He added: "Liz Truss, the children’s minister, talks about the need to improve quality in the sector – but the death of a child will not be a price worth paying for cost savings."
Under new plans one nursery worker will be permitted to care for four babies rather than three; four one-year olds rather than three and six two year olds rather than four.
The minister also wants carers to teach reading and maths. Under a new Early Years Educator (EYE) qualification, students who want to work in the sector will need at least a grade C in GCSE maths and English before they can start the new course.
But Morris, whose company has just launched a new ‘nanny/nursery combined’ project in London says: "As one of the country’s leading independent childcare providers we are already fully committed to an education programme for our 2,800 staff.

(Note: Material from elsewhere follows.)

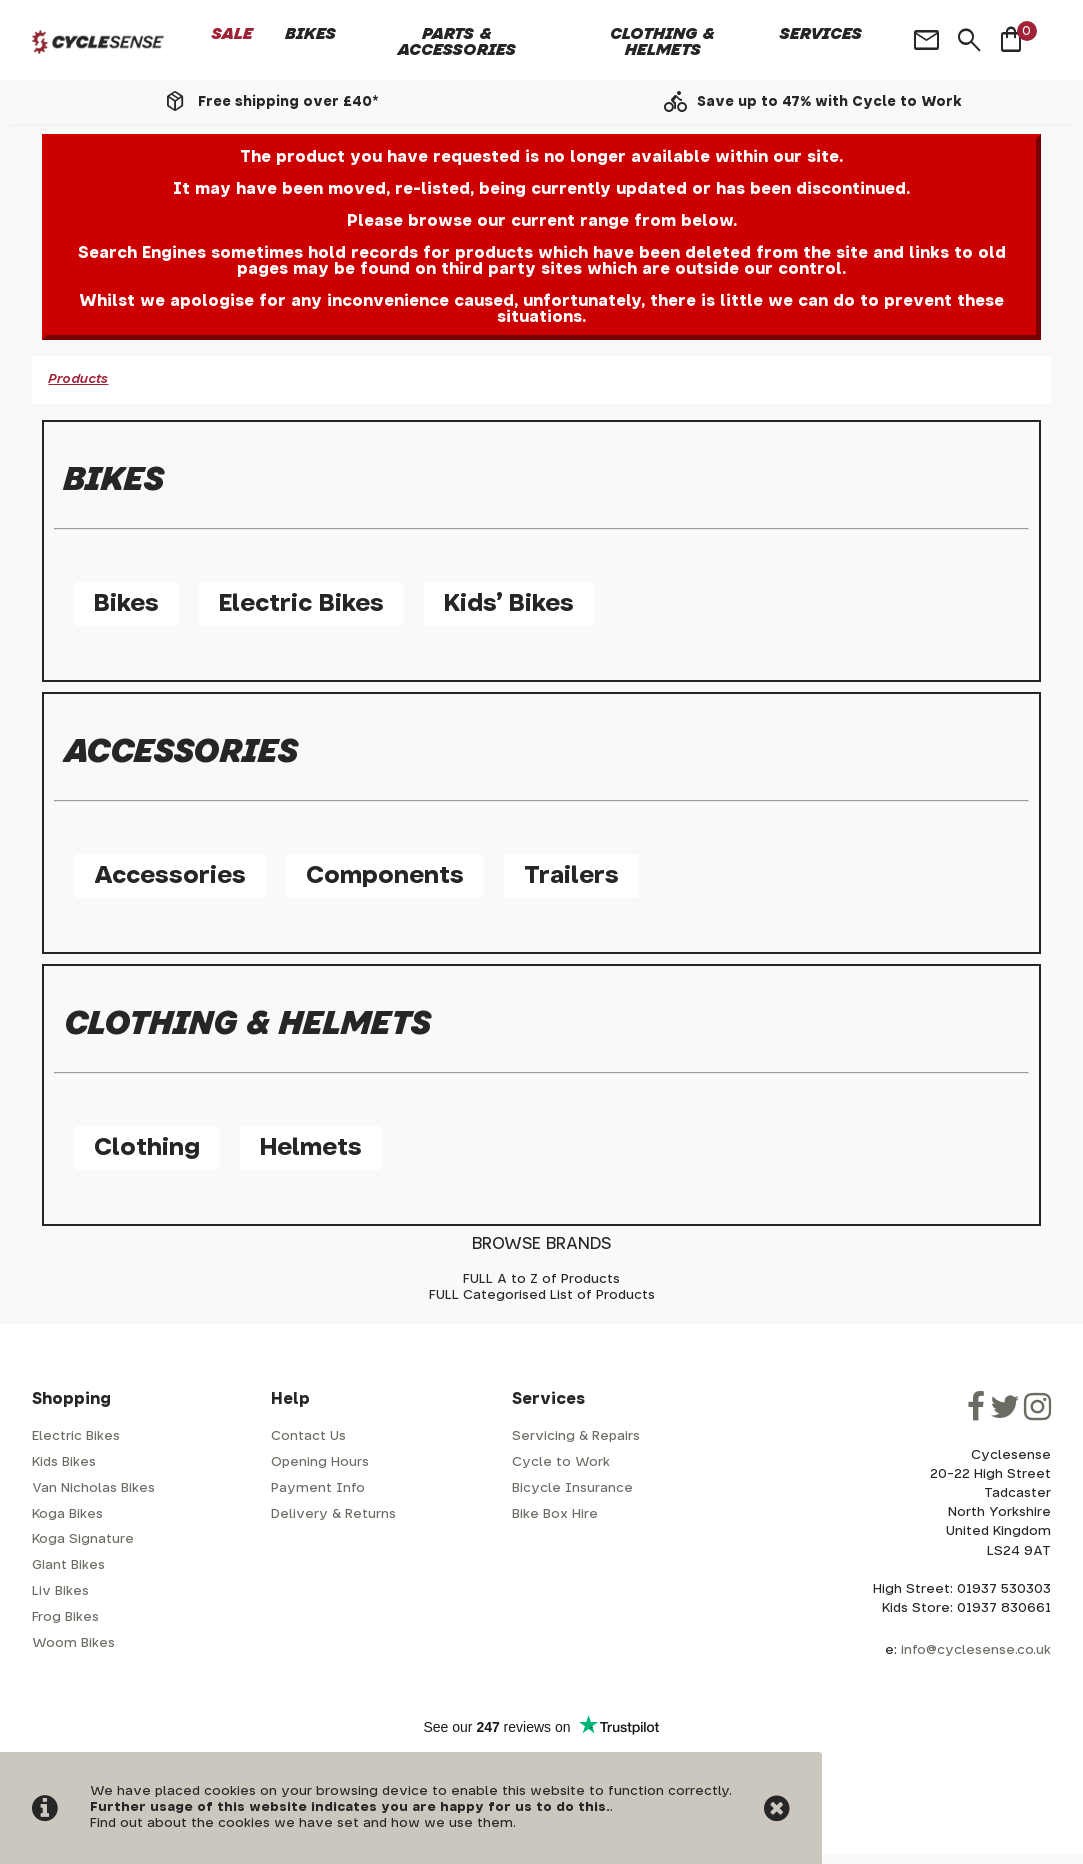 The height and width of the screenshot is (1864, 1083). What do you see at coordinates (320, 1462) in the screenshot?
I see `Opening Hours` at bounding box center [320, 1462].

We are not babysitters, we are early years educators – but having fewer staff look after more children neither enhances safety nor allows the child to reach its full potential."
The government reforms are partly modelled on nursery provision in countries like France and Denmark where staff are better qualified. But Morris says: "People talk about the Danish childcare model but the Danes pay much higher tax rates than we do here.
People say childcare is expensive. But what price do you put on a child’s safety, well-being and early years development?
"We’ve just spent £15 million in three years refitting nurseries, gardens and our ICT set-up. We, and many other nursery groups like us in the UK, offer an excellent service for what we charge."